Clinical issue
Urothelial cell carcinoma (UCC) of the bladder is the fifth most common cancer worldwide. Because bladder cancer has a tendency to recur even in the non-invasive cases, it is one of the most expensive and labor-intensive cancers to manage. Fibroblast growth factor receptor 3 (FGFR3) is a receptor tyrosine kinase that is known to mediate the effects of fibroblast growth factors (FGFs). Several studies have shown that mutations in FGFR3 are closely associated with bladder cancer of a low tumor grade and stage. However, whether and how FGFR3 mutations contribute to bladder tumorigenesis is unknown. Thus, generation of a relevant mouse model is essential not only for investigating this issue but also for testing potential therapeutic approaches.
Results
In this paper, the authors test the capacity of FGFR3 activating mutations to drive UCC by creating a mouse model in which mutated Fgfr3 is targeted to the urothelium, using Cre-loxP recombination driven by a urothelium-specific promoter. Their findings demonstrate that activating mutations in FGFR3 are unlikely to be the sole initiating factor for UCC, even in the presence of activating mutations in K-Ras or β-catenin. However, sporadic ectopic Cre recombinase expression in the skin and lung of these mice shows that an Fgfr3 activating mutation can cause papillomas (by cooperating with K-Ras) and promote lung tumorigenesis (by cooperating with β-catenin). Furthermore, somatic Fgfr3 mutations cause upregulation of the ERK-MAPK pathway, as well as upregulation of Sprouty2 (a feedback inhibitor of the pathway) in the urothelium, but do not lead to UCC formation. By contrast, the formation of papillomas in mice carrying activating mutations in both Fgfr3 and K-Ras were not associated with upregulation of Sprouty2, potentially leading to uncontrolled activation of the ERK-MAPK pathway in these mice. Therefore, the authors speculate that feedback inhibitors of the FGF signaling pathway might be one of the mechanisms by which UCC is normally prevented.

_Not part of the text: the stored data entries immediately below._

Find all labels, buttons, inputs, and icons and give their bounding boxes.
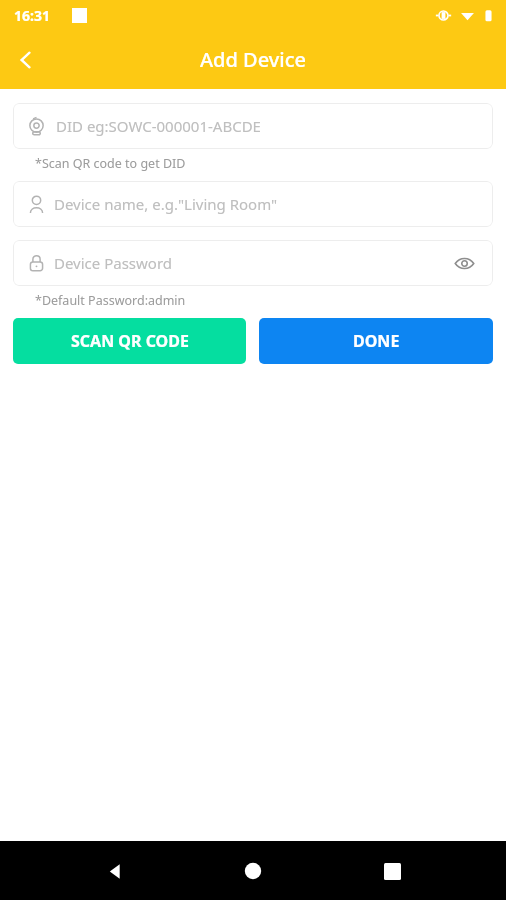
- button[interactable]: Back: [91, 847, 139, 895]
- staticText: SCAN QR CODE: [71, 330, 189, 352]
- button[interactable]: Device name, e.g."Living Room": [13, 181, 493, 227]
- button[interactable]: Device Password: [13, 240, 493, 286]
- staticText: Device Password: [54, 253, 173, 273]
- staticText: Device name, e.g."Living Room": [54, 194, 278, 214]
- staticText: 16:31: [14, 6, 50, 25]
- staticText: Add Device: [200, 46, 307, 73]
- button[interactable]: Recents: [368, 847, 416, 895]
- staticText: DONE: [353, 330, 400, 352]
- button[interactable]: DID eg:SOWC-000001-ABCDE: [13, 103, 493, 149]
- button[interactable]: Back: [0, 34, 52, 86]
- button[interactable]: DONE: [259, 318, 493, 364]
- staticText: *Default Password:admin: [35, 292, 186, 309]
- button[interactable]: Home: [229, 847, 277, 895]
- button[interactable]: SCAN QR CODE: [13, 318, 246, 364]
- staticText: *Scan QR code to get DID: [35, 155, 186, 172]
- button[interactable]: Show password: [449, 248, 479, 278]
- staticText: DID eg:SOWC-000001-ABCDE: [56, 116, 261, 136]
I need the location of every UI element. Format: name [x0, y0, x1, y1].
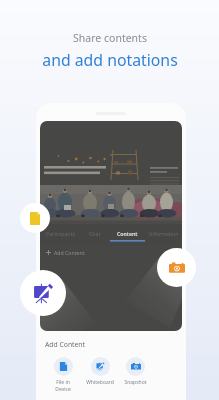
- button[interactable]: Content: [110, 229, 145, 238]
- staticText: Add Content: [45, 340, 86, 349]
- staticText: Add Content: [54, 249, 85, 256]
- staticText: Content: [117, 230, 138, 237]
- staticText: Participants: [46, 230, 75, 237]
- button[interactable]: Document: [20, 203, 50, 233]
- staticText: Information: [149, 230, 179, 237]
- staticText: and add notations: [42, 49, 178, 71]
- button[interactable]: File in Device: [47, 357, 79, 392]
- staticText: Whiteboard: [86, 379, 114, 386]
- button[interactable]: Add Content: [46, 249, 85, 256]
- button[interactable]: Snapshot: [119, 357, 151, 386]
- button[interactable]: Camera: [157, 248, 196, 287]
- staticText: Chat: [89, 230, 101, 237]
- staticText: Share contents: [73, 31, 147, 45]
- button[interactable]: Whiteboard: [84, 357, 116, 386]
- staticText: Snapshot: [124, 379, 147, 386]
- button[interactable]: Participants: [40, 229, 80, 238]
- button[interactable]: Whiteboard: [20, 270, 66, 316]
- button[interactable]: Chat: [80, 229, 110, 238]
- staticText: File in Device: [55, 379, 71, 392]
- button[interactable]: Information: [145, 229, 182, 238]
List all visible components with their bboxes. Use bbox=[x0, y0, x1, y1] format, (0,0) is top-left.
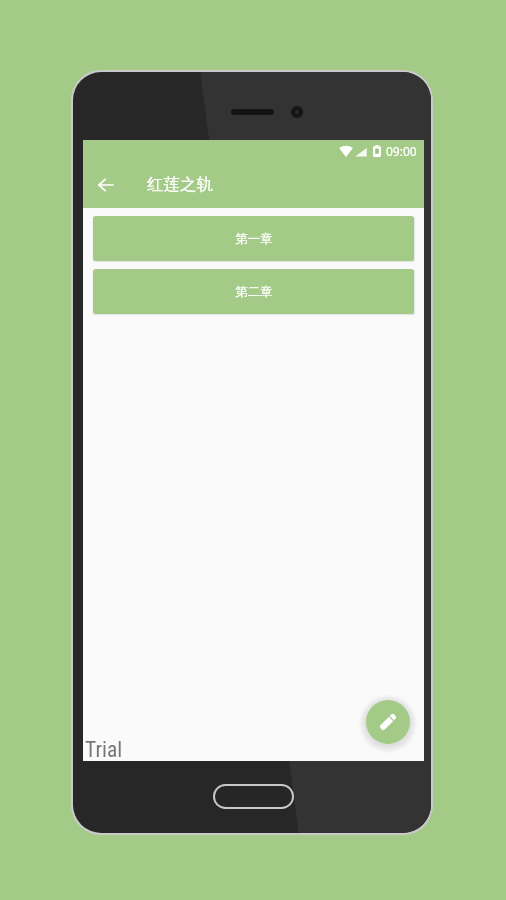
staticText: 09:00 bbox=[386, 143, 417, 159]
staticText: 第一章 bbox=[235, 231, 273, 247]
staticText: 第二章 bbox=[235, 284, 273, 300]
staticText: Trial bbox=[85, 737, 123, 762]
button[interactable]: 第一章 bbox=[93, 216, 414, 261]
staticText: 红莲之轨 bbox=[147, 174, 213, 195]
button[interactable]: Compose bbox=[366, 700, 410, 744]
button[interactable]: Back bbox=[89, 169, 121, 201]
button[interactable]: 第二章 bbox=[93, 269, 414, 314]
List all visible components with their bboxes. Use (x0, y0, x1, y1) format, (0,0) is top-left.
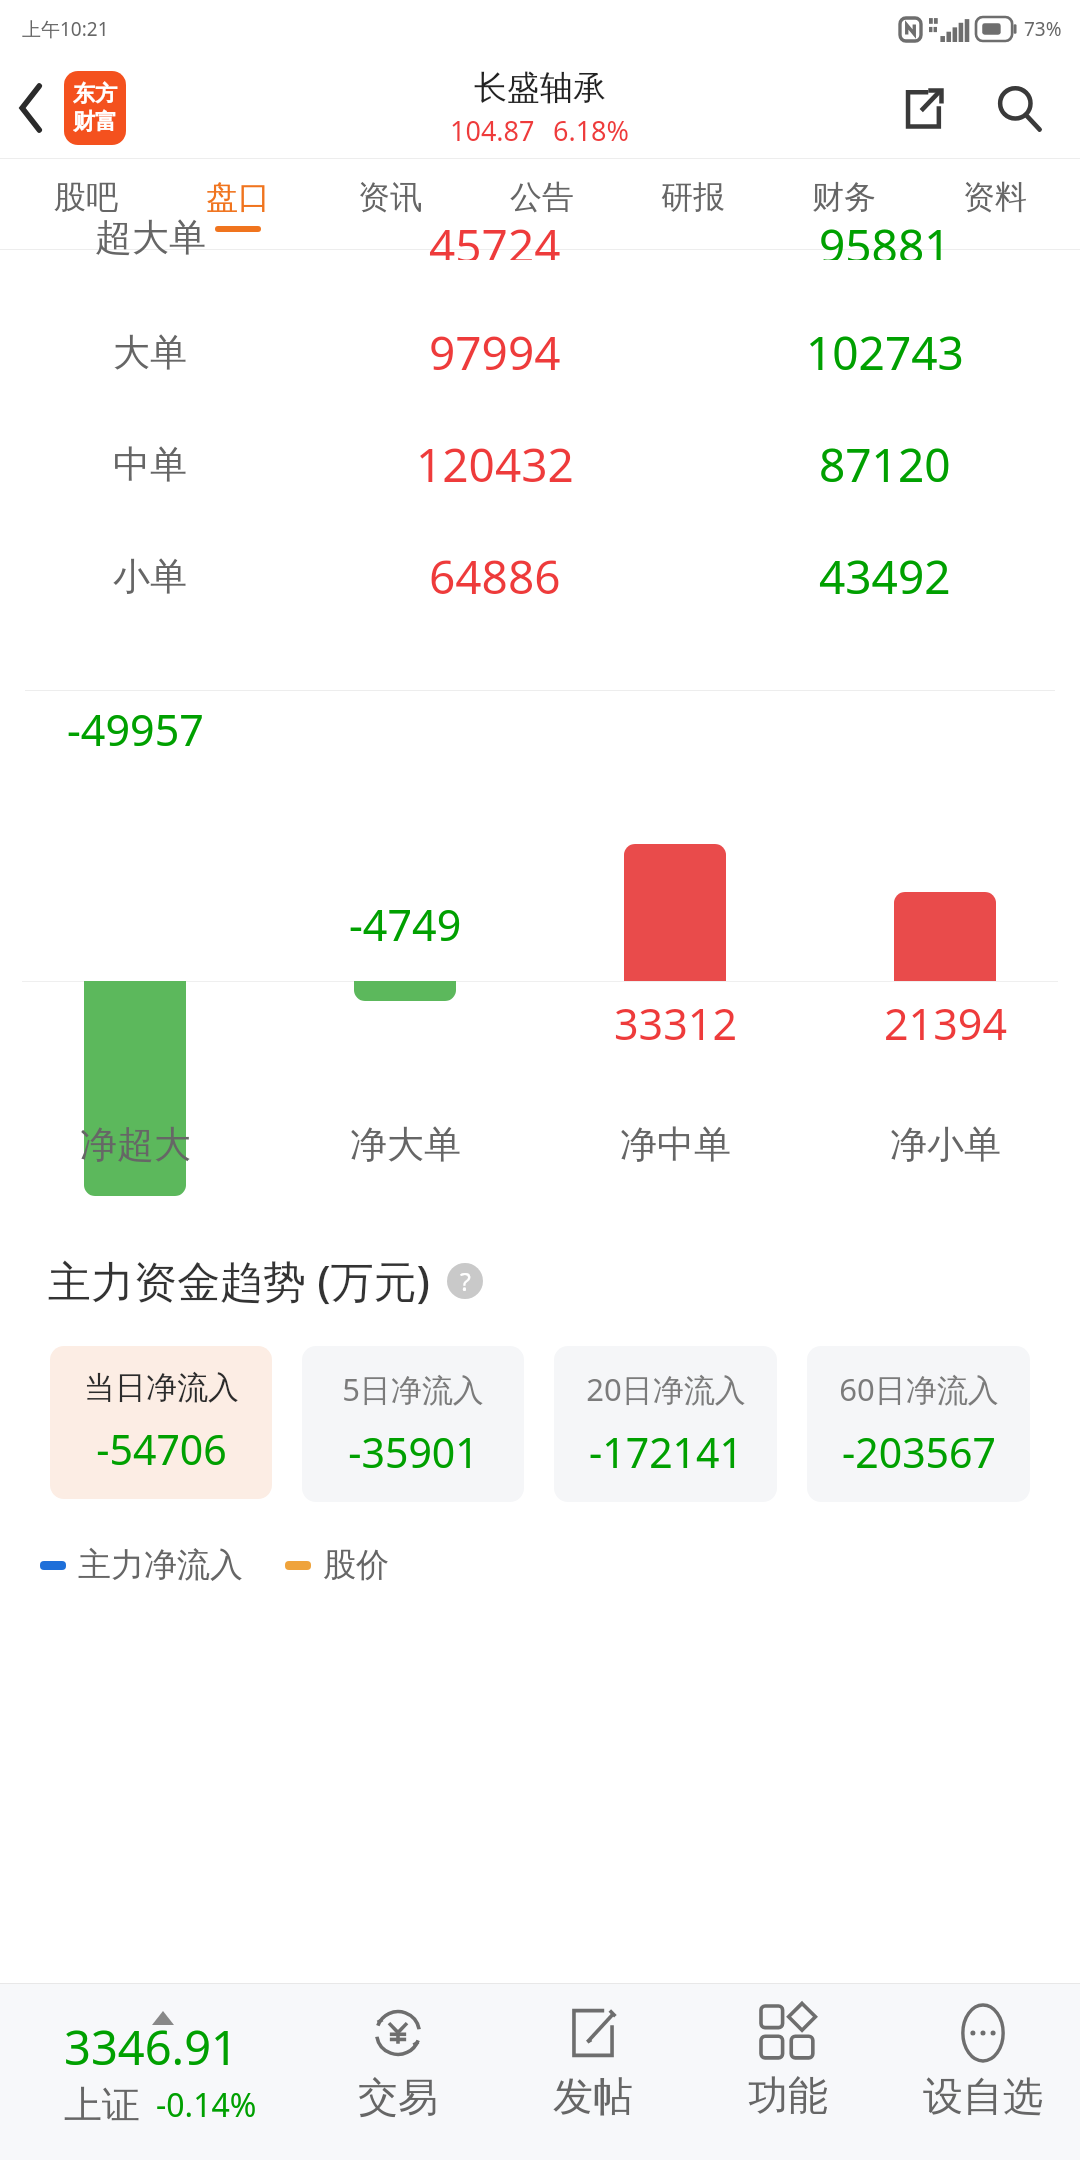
staticText: 64886 (429, 545, 561, 608)
staticText: 上午10:21 (22, 16, 109, 42)
staticText: 股吧 (54, 177, 118, 217)
staticText: -203567 (842, 1424, 996, 1480)
staticText: 财务 (812, 177, 876, 217)
staticText: -172141 (589, 1424, 743, 1480)
button[interactable]: 20日净流入 (554, 1346, 777, 1502)
staticText: 交易 (358, 2072, 438, 2122)
staticText: 104.87 (450, 112, 535, 149)
button[interactable]: Search (982, 66, 1056, 150)
staticText: 33312 (614, 994, 737, 1053)
staticText: 盘口 (206, 177, 270, 217)
staticText: 发帖 (553, 2071, 633, 2121)
staticText: 97994 (429, 321, 561, 384)
staticText: 43492 (819, 545, 951, 608)
staticText: 主力净流入 (78, 1544, 243, 1586)
button[interactable]: 资讯 (314, 159, 466, 249)
button[interactable]: 设自选 (885, 1983, 1080, 2160)
button[interactable]: Help (445, 1261, 485, 1301)
button[interactable]: 功能 (690, 1983, 885, 2160)
staticText: -35901 (348, 1424, 479, 1480)
staticText: 60日净流入 (839, 1368, 999, 1410)
button[interactable]: 当日净流入 (50, 1346, 272, 1499)
staticText: 功能 (748, 2070, 828, 2120)
staticText: -0.14% (156, 2083, 257, 2127)
button[interactable]: 盘口 (162, 159, 314, 249)
button[interactable]: 3346.91 (0, 1983, 300, 2160)
staticText: 中单 (113, 441, 187, 488)
staticText: 主力资金趋势 (万元) (48, 1251, 431, 1310)
staticText: 财富 (73, 108, 117, 136)
staticText: 87120 (819, 433, 951, 496)
staticText: 股价 (323, 1544, 389, 1586)
staticText: 95881 (819, 214, 951, 260)
staticText: 120432 (416, 433, 574, 496)
button[interactable]: 公告 (466, 159, 617, 249)
staticText: 超大单 (95, 214, 206, 260)
staticText: 20日净流入 (586, 1368, 746, 1410)
staticText: 5日净流入 (342, 1368, 484, 1410)
staticText: 当日净流入 (84, 1368, 239, 1407)
staticText: 3346.91 (64, 2015, 238, 2079)
button[interactable]: 60日净流入 (807, 1346, 1030, 1502)
staticText: 净超大 (80, 1121, 191, 1168)
staticText: 73% (1024, 16, 1062, 42)
button[interactable]: 5日净流入 (302, 1346, 524, 1502)
staticText: 21394 (884, 994, 1007, 1053)
staticText: 45724 (429, 214, 561, 260)
staticText: ? (460, 1264, 471, 1298)
button[interactable]: Back (0, 58, 64, 158)
staticText: 资料 (963, 177, 1027, 217)
staticText: 长盛轴承 (474, 67, 606, 109)
staticText: 大单 (113, 329, 187, 376)
button[interactable]: 股吧 (10, 159, 162, 249)
staticText: 6.18% (553, 112, 630, 149)
button[interactable]: 财务 (768, 159, 919, 249)
staticText: 设自选 (923, 2071, 1043, 2121)
button[interactable]: 发帖 (495, 1983, 690, 2160)
button[interactable]: 资料 (919, 159, 1070, 249)
button[interactable]: Share (886, 66, 960, 150)
staticText: 东方 (73, 80, 117, 108)
staticText: 小单 (113, 553, 187, 600)
staticText: 研报 (661, 177, 725, 217)
staticText: 净中单 (620, 1121, 731, 1168)
staticText: 净大单 (350, 1121, 461, 1168)
button[interactable]: 交易 (300, 1983, 495, 2160)
staticText: -54706 (96, 1421, 227, 1477)
staticText: -4749 (349, 895, 462, 954)
button[interactable]: 东方 (64, 71, 126, 145)
staticText: 净小单 (890, 1121, 1001, 1168)
button[interactable]: 研报 (617, 159, 768, 249)
staticText: 公告 (510, 177, 574, 217)
staticText: 102743 (806, 321, 964, 384)
staticText: -49957 (67, 700, 204, 759)
staticText: 上证 (64, 2081, 140, 2129)
staticText: 资讯 (358, 177, 422, 217)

Implications and future directions
These data indicate that activating mutations in FGFR3 can cooperate with other mutations to drive tumorigenesis in a context-dependent manner. However, further studies of how the FGFR3 signaling pathway is dysregulated in UCC are required to enable patient stratification according to risk of progression and recurrence, and to aid in patient selection for single-agent or combination therapies. Moreover, identifying molecular events that cooperate with FGFR3 activating mutations to drive UCC formation will aid in the development of genetic models of UCC to test these therapies.